The first investment, before the governance framework, before the project plan, before the first steering committee, is in relationships. Not networking in the transactional sense. Genuine relationship-building, rooted in curiosity and respect, that creates the conditions under which honest conversation becomes possible. In a region where trust precedes transaction rather than following it, the time spent on this is not a delay to delivery. It is the foundation of it.
The second shift is in how decisions are understood and pursued. Rather than designing a governance structure and expecting decisions to flow through it, the experienced regional programme leader maps the real decision-making landscape. Who are the individuals whose genuine endorsement will move things? What do they need to see, hear, or feel before that endorsement becomes real? What informal conversations need to happen before the formal ones? Answering those questions honestly, and building a relationship strategy around them, is more valuable than any governance framework.

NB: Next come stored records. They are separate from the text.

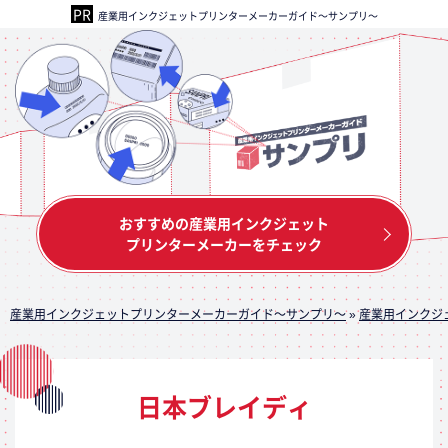
産業用インクジェットプリンターメーカーガイド～サンプリ～
おすすめの産業用インクジェット
プリンターメーカーをチェック
産業用インクジェットプリンターメーカーガイド～サンプリ～
»
産業用インクジ
日本ブレイディ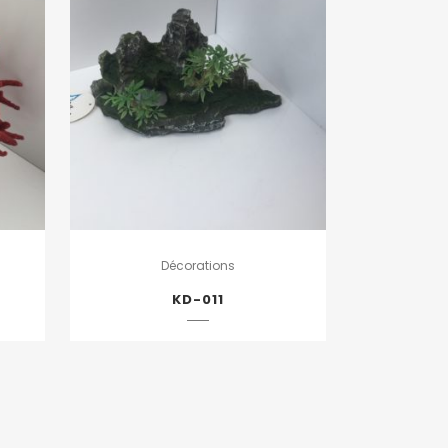
Décorations
KD-011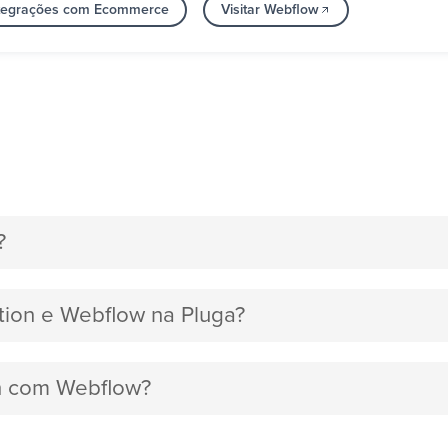
ntegrações com Ecommerce
Visitar Webflow
?
otion e Webflow na Pluga?
on com Webflow?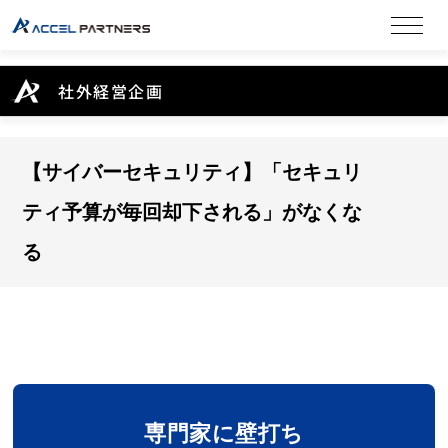
社外経営企画
【サイバーセキュリティ】「セキュリ
ティ予算が毎回却下される」がなくな
る
専門家に壁打ち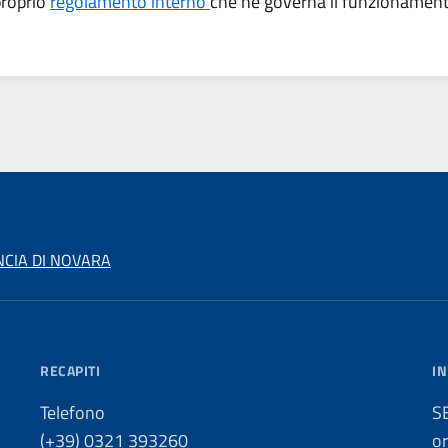
proprio
regolamento interno
che ne governa il funzionamen
NCIA DI NOVARA
RECAPITI
IN
Telefono
S
(+39) 0321 393260
o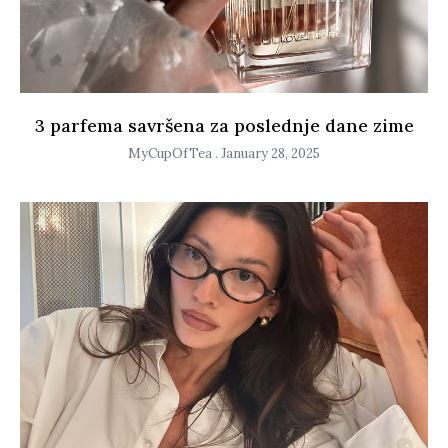
3 parfema savršena za poslednje dane zime
MyCupOfTea
January 28, 2025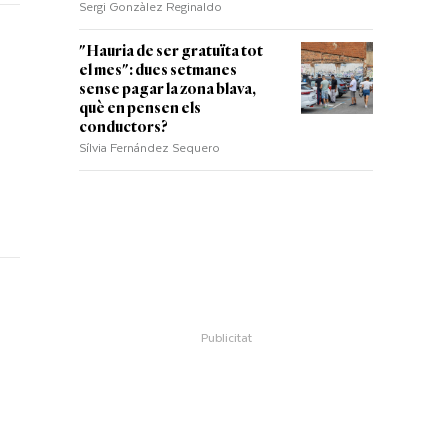
Sergi Gonzàlez Reginaldo
"Hauria de ser gratuïta tot
el mes": dues setmanes
sense pagar la zona blava,
què en pensen els
conductors?
Sílvia Fernández Sequero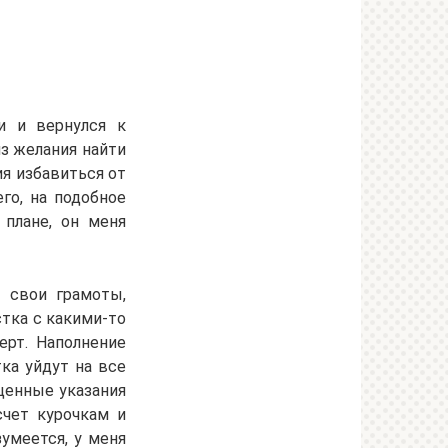
и и вернулся к
из желания найти
ия избавиться от
го, на подобное
 плане, он меня
л свои грамоты,
стка с какими-то
ерт. Наполнение
ка уйдут на все
 ценные указания
счет курочкам и
зумеется, у меня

The third adjustment is in how alignment is tested. Rather than reading smooth meetings and nodding heads as confirmation of commitment, effective regional delivery leaders build in deliberate mechanisms for surfacing the real picture. Private conversations with key counterparts after formal sessions. Trusted intermediaries who can carry honest feedback in both directions. An explicit understanding that the formal meeting is often where positions are displayed rather than where they are formed.
Fourth, the pace of delivery needs to be calibrated to the pace at which genuine alignment forms, not the pace that the project plan demands. This is uncomfortable for Western programme managers trained to treat a timeline as a commitment. But the cost of false pace, the appearance of movement without the substance of it, is far higher than the cost of taking the time to build the real thing.

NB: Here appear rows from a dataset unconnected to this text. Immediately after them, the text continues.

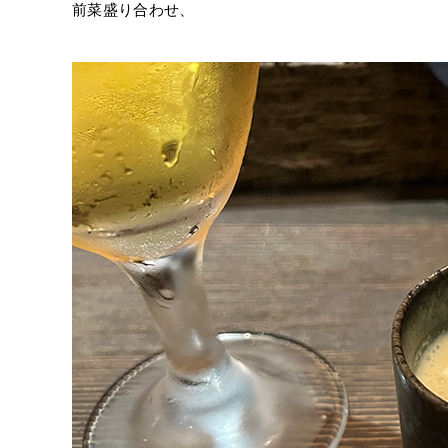
前菜盛り合わせ、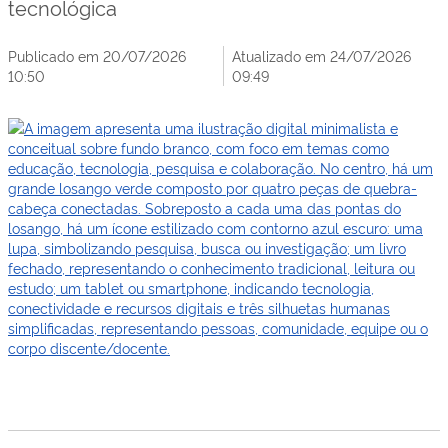
tecnológica
Publicado em 20/07/2026
Atualizado em 24/07/2026
10:50
09:49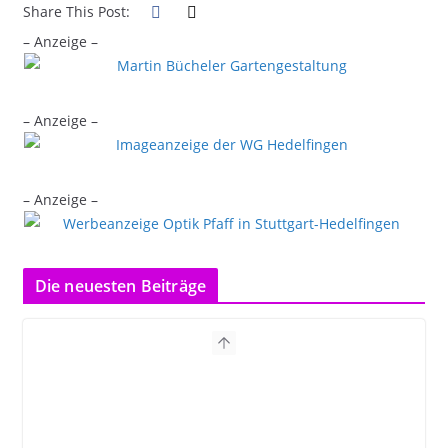
Share This Post:
– Anzeige –
– Anzeige –
– Anzeige –
Die neuesten Beiträge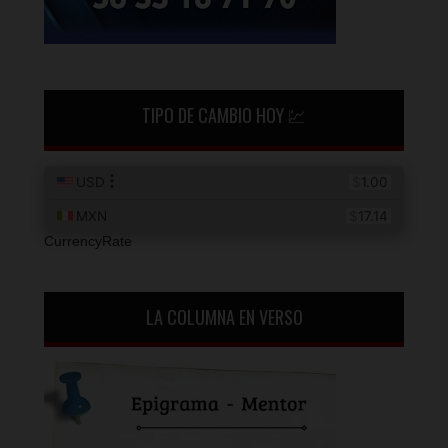
TIPO DE CAMBIO HOY 💹
CurrencyRate
LA COLUMNA EN VERSO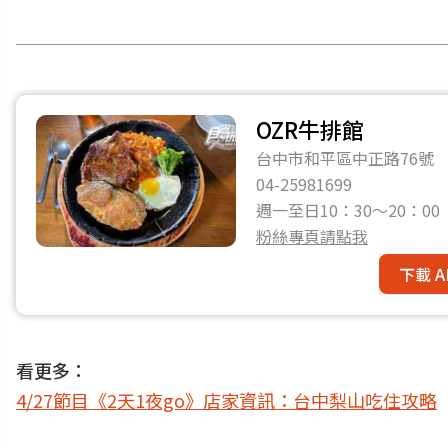
OZR牛排館
台中市和平區中正路76號
04-25981699
週一至日10：30～20：00
粉絲專頁請點我
下載 A
看更多：
4/27節目《2天1夜go》店家資訊：台中梨山吃住攻略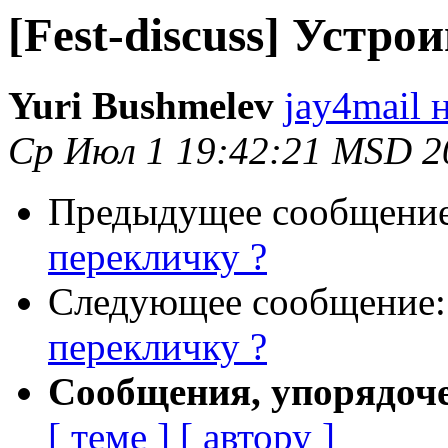
[Fest-discuss] Устро
Yuri Bushmelev
jay4mail 
Ср Июл 1 19:42:21 MSD 2
Предыдущее сообщени
перекличку ?
Следующее сообщение
перекличку ?
Сообщения, упорядоч
[ теме ]
[ автору ]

Finally, and perhaps most importantly, local knowledge must be treated as a strategic asset rather than a logistical courtesy. The people who understand the organisation, the culture, the history of what has been attempted before, and the unwritten rules that govern how things actually get done are the most valuable resource on the programme. Structuring the delivery approach around that knowledge, rather than around the imported framework, is the shift that most changes outcomes.
The Deeper Lesson
Delivering in the Middle East has taught me something that has made me a better programme leader everywhere, not just in the region.

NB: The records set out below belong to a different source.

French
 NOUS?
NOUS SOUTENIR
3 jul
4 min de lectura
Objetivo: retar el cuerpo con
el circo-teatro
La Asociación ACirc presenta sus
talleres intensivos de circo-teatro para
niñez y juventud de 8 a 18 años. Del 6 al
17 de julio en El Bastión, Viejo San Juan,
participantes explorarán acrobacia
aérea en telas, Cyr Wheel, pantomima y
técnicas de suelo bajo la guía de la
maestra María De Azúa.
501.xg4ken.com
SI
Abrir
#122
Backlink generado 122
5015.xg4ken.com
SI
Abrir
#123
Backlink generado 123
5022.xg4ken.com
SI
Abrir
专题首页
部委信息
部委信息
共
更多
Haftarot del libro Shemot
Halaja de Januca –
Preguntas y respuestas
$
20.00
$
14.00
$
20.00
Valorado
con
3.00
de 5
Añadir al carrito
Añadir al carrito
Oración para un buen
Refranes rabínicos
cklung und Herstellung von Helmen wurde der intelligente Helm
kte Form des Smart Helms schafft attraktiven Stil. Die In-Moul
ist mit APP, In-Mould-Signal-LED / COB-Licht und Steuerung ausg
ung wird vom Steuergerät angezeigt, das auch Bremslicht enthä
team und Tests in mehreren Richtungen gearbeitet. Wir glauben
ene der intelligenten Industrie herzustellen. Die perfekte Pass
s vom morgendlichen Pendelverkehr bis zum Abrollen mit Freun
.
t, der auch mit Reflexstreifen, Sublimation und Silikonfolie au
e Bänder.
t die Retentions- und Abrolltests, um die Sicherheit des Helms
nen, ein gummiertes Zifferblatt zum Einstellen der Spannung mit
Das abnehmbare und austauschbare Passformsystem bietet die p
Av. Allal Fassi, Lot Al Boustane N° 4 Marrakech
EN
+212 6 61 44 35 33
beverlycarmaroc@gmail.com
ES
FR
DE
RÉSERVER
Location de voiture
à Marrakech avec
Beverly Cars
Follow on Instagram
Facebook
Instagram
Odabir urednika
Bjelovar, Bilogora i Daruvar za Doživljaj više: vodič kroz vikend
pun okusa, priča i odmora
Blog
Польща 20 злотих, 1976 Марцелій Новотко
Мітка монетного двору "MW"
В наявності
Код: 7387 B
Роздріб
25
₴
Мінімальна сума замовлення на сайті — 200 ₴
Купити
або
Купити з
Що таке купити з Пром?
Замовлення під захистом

Context is not a complicating factor. It is the medium through which all delivery happens. Every organisation has its own version of the unwritten rules, the informal power structures, the historical sensitivities, and the cultural patterns that shape how work actually gets done. The Middle East makes these visible in ways that Western environments sometimes obscure, because the gap between the imported model and the local reality is large enough that you cannot ignore it.
But the principle is universal. The best delivery professionals I have worked with anywhere in the world are the ones who arrive with curiosity before they arrive with answers. Who treat understanding the environment as the first act of delivery, not a preliminary to it. Who know that a framework is a starting point, not a solution.
The frameworks that travel well are not the ones with the most sophisticated methodology. They are the ones held lightly enough to be adapted, by people self-aware enough to know when adaptation is what the moment requires.
A Final Thought
If you are leading a programme in the Middle East and it has the shape of movement without the substance of it, the instinct will be to add more structure, more governance, more reporting, more pressure. That instinct is usually wrong.
The question to ask instead is simpler and harder. Do the people who need to move this programme forward trust you enough to tell you what is actually in the way? Have you built the relationships that make honest conversation possible? Do you understand not just the governance landscape but the human one?
If the answer to any of those questions is uncertain, that is where the work is. Not in the framework. Not in the plan.